[Extracted page text data]
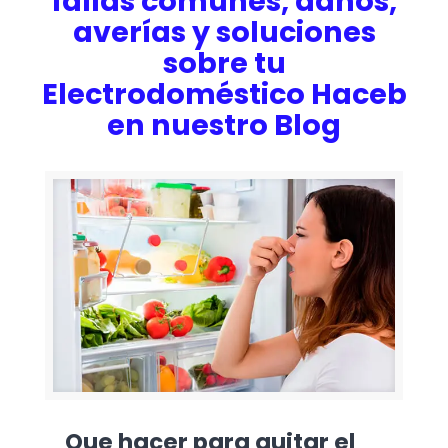
fallas comunes, daños,
averías y soluciones
sobre tu
Electrodoméstico Haceb
en nuestro Blog
Que hacer para quitar el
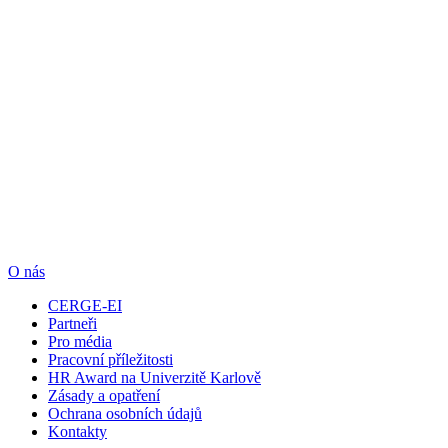
O nás
CERGE-EI
Partneři
Pro média
Pracovní příležitosti
HR Award na Univerzitě Karlově
Zásady a opatření
Ochrana osobních údajů
Kontakty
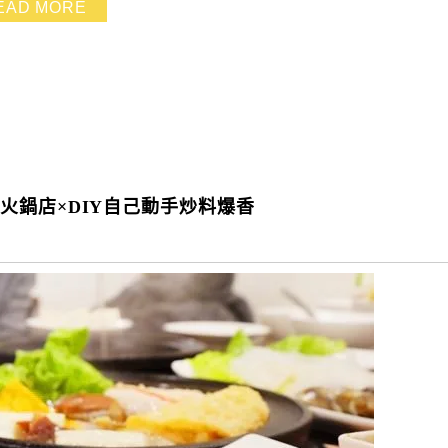
EAD MORE
火鍋店×DIY自己動手炒料爆香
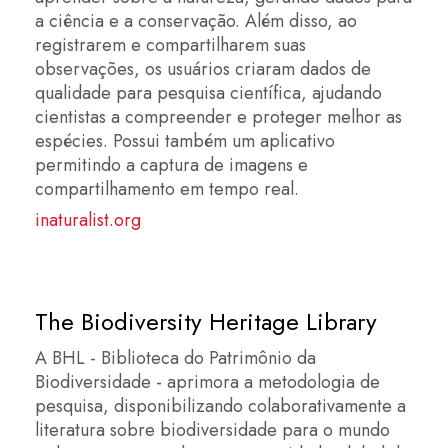
a ciência e a conservação. Além disso, ao
registrarem e compartilharem suas
observações, os usuários criaram dados de
qualidade para pesquisa científica, ajudando
cientistas a compreender e proteger melhor as
espécies. Possui também um aplicativo
permitindo a captura de imagens e
compartilhamento em tempo real.
inaturalist.org
The Biodiversity Heritage Library
A BHL - Biblioteca do Patrimônio da
Biodiversidade - aprimora a metodologia de
pesquisa, disponibilizando colaborativamente a
literatura sobre biodiversidade para o mundo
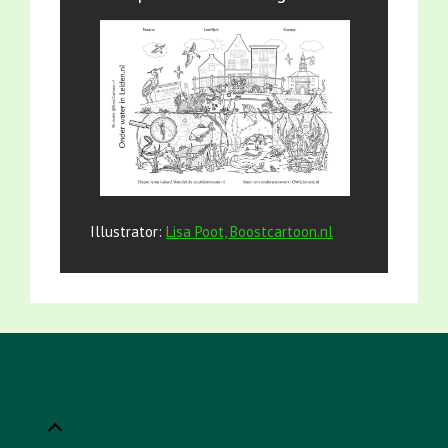
Illustrator:
Lisa Poot, Boostcartoon.nl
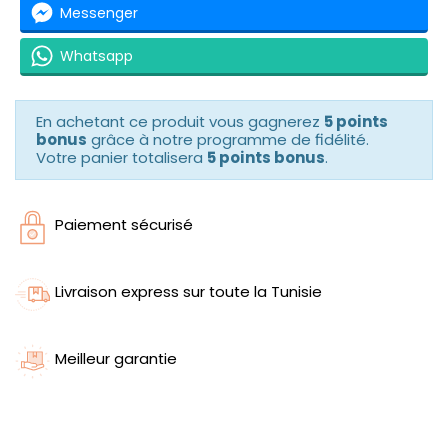
Messenger
Whatsapp
En achetant ce produit vous gagnerez
5 points
bonus
grâce à notre programme de fidélité.
Votre panier totalisera
5 points bonus
.
Paiement sécurisé
Livraison express sur toute la Tunisie
Meilleur garantie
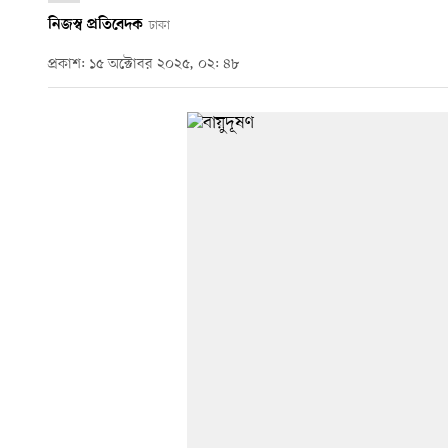
নিজস্ব প্রতিবেদক
ঢাকা
প্রকাশ: ১৫ অক্টোবর ২০২৫, ০২: ৪৮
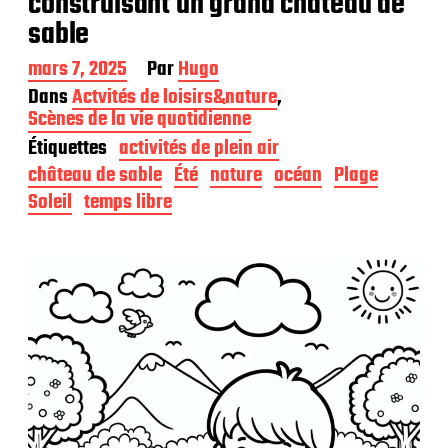
construisant un grand chateau de
sable
D
mars 7, 2025
Par
Hugo
a
Dans
Actvités de loisirs&nature
,
t
Scènes de la vie quotidienne
e
Étiquettes
activités de plein air
d
e
château de sable
Été
nature
océan
Plage
p
Soleil
temps libre
u
b
l
i
c
a
t
i
o
n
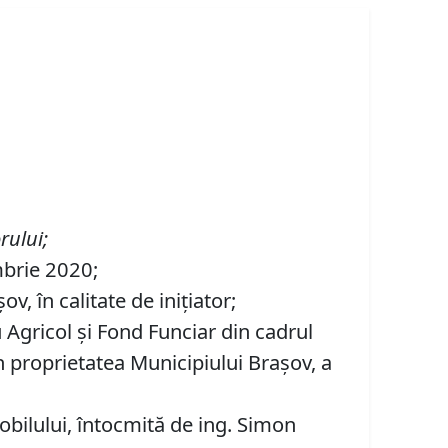
orului
;
mbrie 2020;
, în calitate de inițiator;
u Agricol şi Fond Funciar din cadrul
în proprietatea Municipiului Brașov, a
bilului, întocmită de ing. Simon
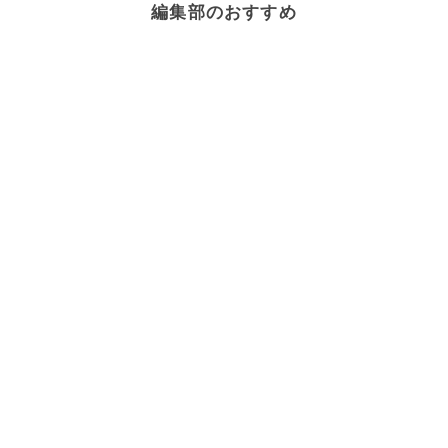
編集部のおすすめ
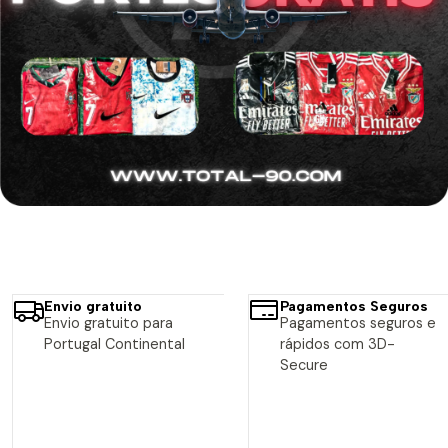
Envio gratuito
Pagamentos Seguros
Envio gratuito para
Pagamentos seguros e
Portugal Continental
rápidos com 3D-
Secure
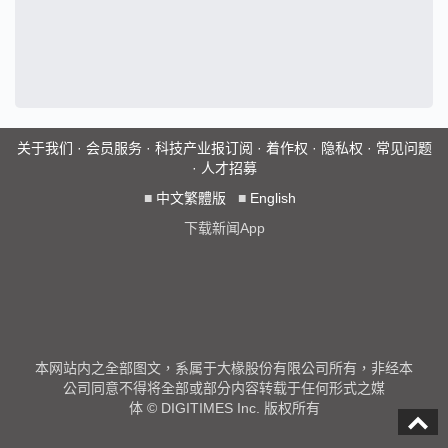
关于我们
·
会员服务
·
科技产业报订阅
·
着作权
·
隐私权
·
常见问题
·
人才招募
■
中文繁體版
■
English
下载新闻App
本网站内之全部图文，系属于大椽股份有限公司所有，非经本
公司同意不得将全部或部分内容转载于任何形式之媒
体 © DIGITIMES Inc. 版权所有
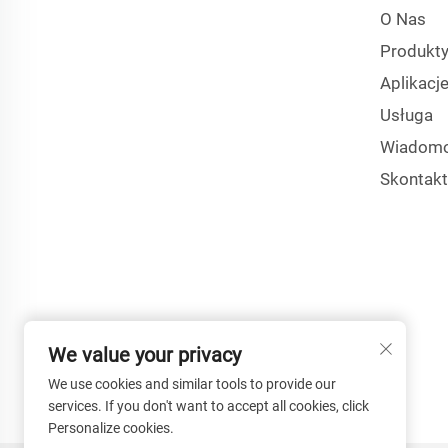
O Nas
Produkt
Aplikacj
Usługa
Wiadomo
Skontakt
We value your privacy
We use cookies and similar tools to provide our
services. If you don't want to accept all cookies, click
Personalize cookies.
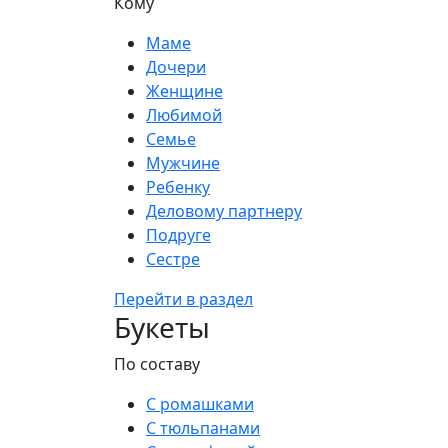
Кому
Маме
Дочери
Женщине
Любимой
Семье
Мужчине
Ребенку
Деловому партнеру
Подруге
Сестре
Перейти в раздел
Букеты
По составу
С ромашками
С тюльпанами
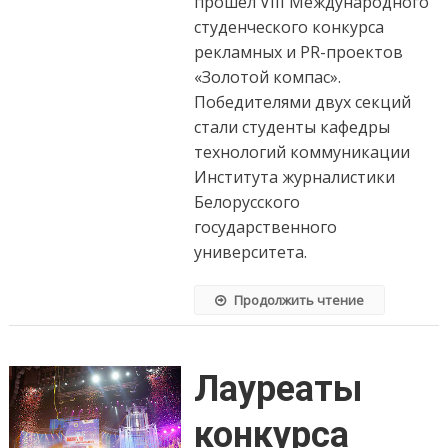
прошел VIII Международного
студенческого конкурса
рекламных и PR-проектов
«Золотой компас».
Победителями двух секций
стали студенты кафедры
технологий коммуникации
Института журналистики
Белорусского
государственного
университета.
Продолжить чтение
Лауреаты
конкурса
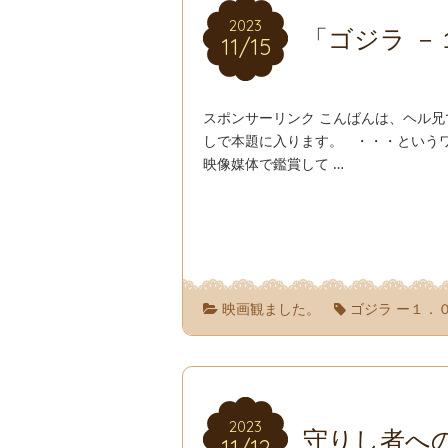
2023
2023
「ゴジラ －
11/15
11/15
スポンサーリンク こんばんは、ヘル兄
しで本題に入ります。 ・・・という
映像媒体で鑑賞して …
映画観ました。
ゴジラ ー１．
2023
2023
守りし者への道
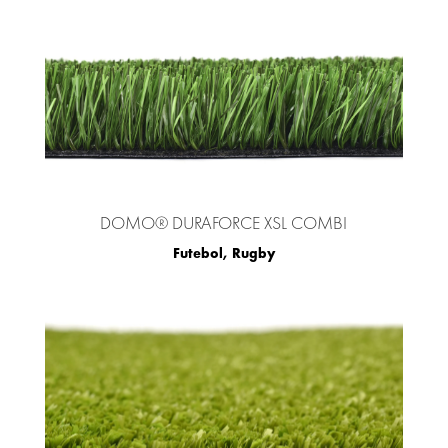
DOMO® DURAFORCE XSL COMBI
Futebol
,
Rugby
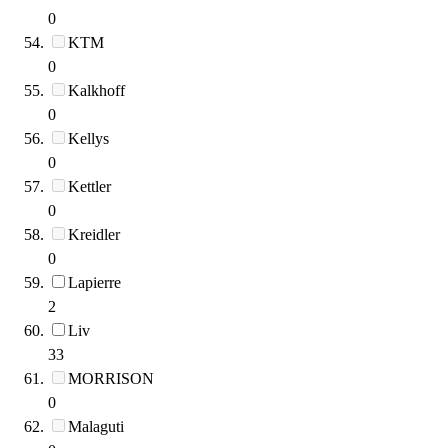
0
KTM
0
Kalkhoff
0
Kellys
0
Kettler
0
Kreidler
0
Lapierre
2
Liv
33
MORRISON
0
Malaguti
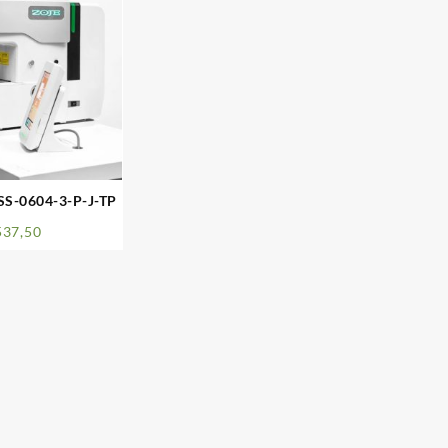
S-0604-3-P-J-TP
537,50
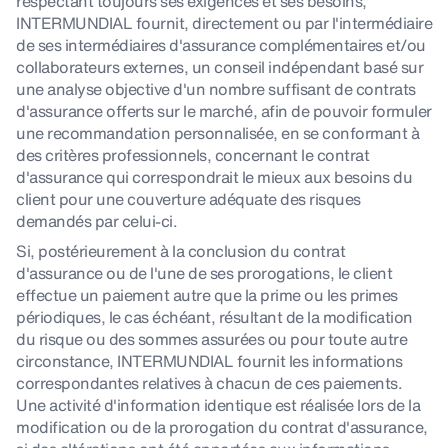
respectant toujours ses exigences et ses besoins,
INTERMUNDIAL fournit, directement ou par l'intermédiaire
de ses intermédiaires d'assurance complémentaires et/ou
collaborateurs externes, un conseil indépendant basé sur
une analyse objective d'un nombre suffisant de contrats
d'assurance offerts sur le marché, afin de pouvoir formuler
une recommandation personnalisée, en se conformant à
des critères professionnels, concernant le contrat
d'assurance qui correspondrait le mieux aux besoins du
client pour une couverture adéquate des risques
demandés par celui-ci.
Si, postérieurement à la conclusion du contrat
d'assurance ou de l'une de ses prorogations, le client
effectue un paiement autre que la prime ou les primes
périodiques, le cas échéant, résultant de la modification
du risque ou des sommes assurées ou pour toute autre
circonstance, INTERMUNDIAL fournit les informations
correspondantes relatives à chacun de ces paiements.
Une activité d'information identique est réalisée lors de la
modification ou de la prorogation du contrat d'assurance,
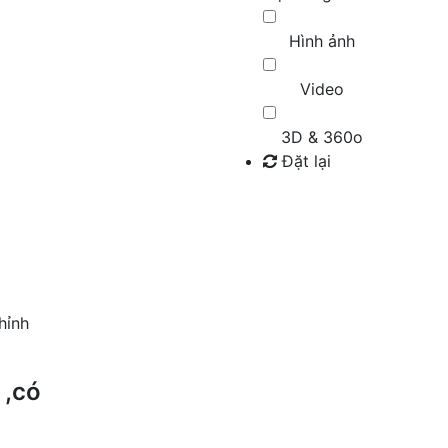
Hình ảnh
Video
3D & 360o
Đặt lại
Tìm kiếm
hỉnh
 ,có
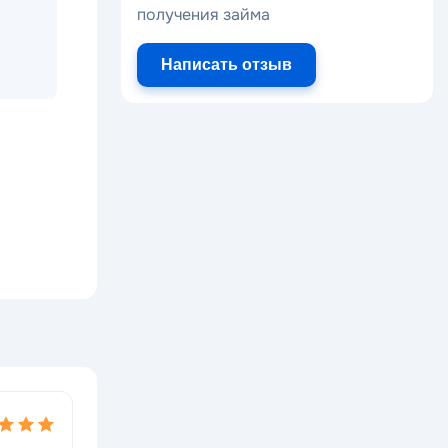
получения займа
Написать отзыв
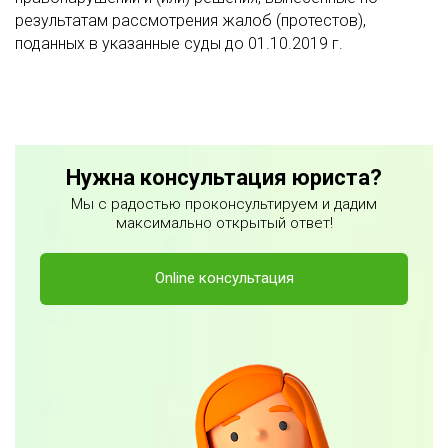
результатам рассмотрения жалоб (протестов),
поданных в указанные суды до 01.10.2019 г.
Нужна консультация юриста?
Мы с радостью проконсультируем и дадим
максимально открытый ответ!
Online консультация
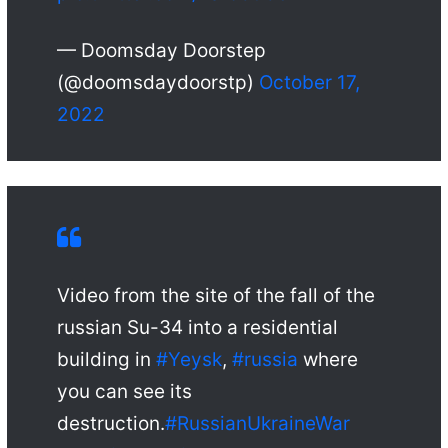
— Doomsday Doorstep
(@doomsdaydoorstp)
October 17,
2022
Video from the site of the fall of the
russian Su-34 into a residential
building in
#Yeysk
,
#russia
where
you can see its
destruction.
#RussianUkraineWar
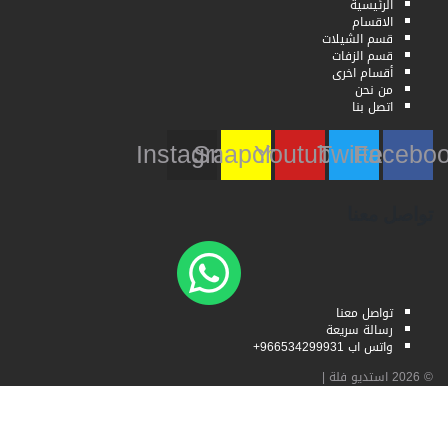
الرئيسية
الاقسام
قسم الشيلات
قسم الزفات
أقسام اخرى
من نحن
اتصل بنا
Instagram
Snapchat
Youtube
Twitter
Faceb
تواصل معنا
تواصل معنا
رسالة سريعة
واتس اب 966534299931+
© 2026
استديو فلة
|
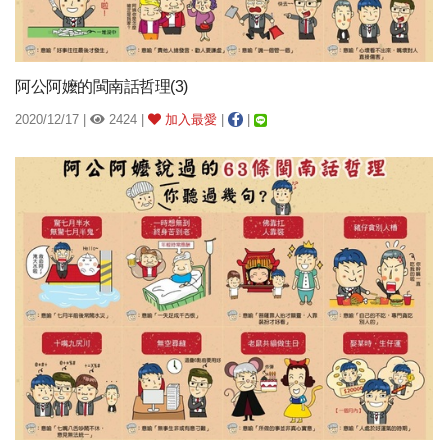
阿公阿嬤的閩南話哲理(3)
2020/12/17 |
2424 |
加入最愛
|
|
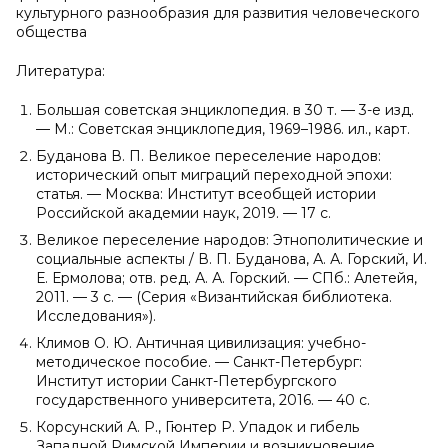
культурного разнообразия для развития человеческого
общества
Литература:
Большая советская энциклопедия. в 30 т. — 3-е изд.
— М.: Советская энциклопедия, 1969–1986. ил., карт.
Буданова В. П. Великое переселение народов:
исторический опыт миграций переходной эпохи:
статья. — Москва: Институт всеобщей истории
Российской академии наук, 2019. — 17 с.
Великое переселение народов: Этнополитические и
социальные аспекты / В. П. Буданова, А. А. Горский, И.
Е. Ермолова; отв. ред. А. А. Горский. — СПб.: Алетейя,
2011. — 3 с. — (Серия «Византийская библиотека.
Исследования»).
Климов О. Ю. Античная цивилизация: учебно-
методическое пособие. — Санкт-Петербург:
Институт истории Санкт-Петербургского
государственного университета, 2016. — 40 с.
Корсунский А. Р., Гюнтер Р. Упадок и гибель
Западной Римской Империи и возникновение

# [WHAT IS BEING ASKED]
Here the job is to copy the stretch of records from the line containing "building in" through the line containing "статья. — Москва: Институт всеобщей истории", word for word. Leave every picture out.

# [REPLY]
building in
#Yeysk
,
#russia
where
you can see its
destruction.
#RussianUkraineWar
الرئيسية
الاقسام
قسم الشيلات
قسم الزفات
أقسام اخرى
من نحن
اتصل بنا
Instagram
Snapchat
Youtube
Twitter
Faceb
تواصل معنا
تواصل معنا
رسالة سريعة
واتس اب 966534299931+
© 2026
استديو فلة
|
阿公阿嬤的閩南話哲理(3)
2020/12/17 |
2424 |
加入最愛
|
|
культурного разнообразия для развития человеческого
общества
Литература:
Большая советская энциклопедия. в 30 т. — 3-е изд.
— М.: Советская энциклопедия, 1969–1986. ил., карт.
Буданова В. П. Великое переселение народов:
исторический опыт миграций переходной эпохи:
статья. — Москва: Институт всеобщей истории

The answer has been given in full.